What you need to do | Retrieve all lines below that have the string "buque".

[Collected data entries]
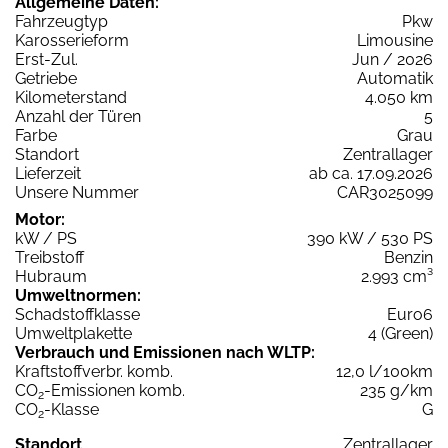
Allgemeine Daten:
Fahrzeugtyp
Pkw
Karosserieform
Limousine
Erst-Zul.
Jun / 2026
Getriebe
Automatik
Kilometerstand
4.050 km
Anzahl der Türen
5
Farbe
Grau
Standort
Zentrallager
Lieferzeit
ab ca. 17.09.2026
Unsere Nummer
CAR3025099
Motor:
kW / PS
390 kW / 530 PS
Treibstoff
Benzin
Hubraum
2.993 cm³
Umweltnormen:
Schadstoffklasse
Euro6
Umweltplakette
4 (Green)
Verbrauch und Emissionen nach WLTP:
Kraftstoffverbr. komb.
12,0 l/100km
CO
-Emissionen komb.
235 g/km
2
CO
-Klasse
G
2
Standort
Zentrallager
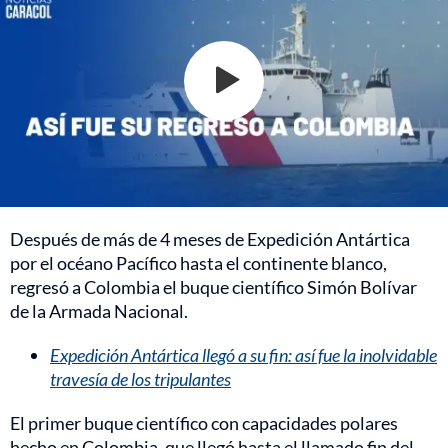
Después de más de 4 meses de Expedición Antártica
por el océano Pacífico hasta el continente blanco,
regresó a Colombia el buque científico Simón Bolívar
de la Armada Nacional.
Expedición Antártica llegó a su fin: así fue la inolvidable
travesía de los tripulantes
El primer buque científico con capacidades polares
hecho en Colombia, que llegó hasta el llamado fin del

Task result |
regresó a Colombia el buque científico Simón Bolívar
El primer buque científico con capacidades polares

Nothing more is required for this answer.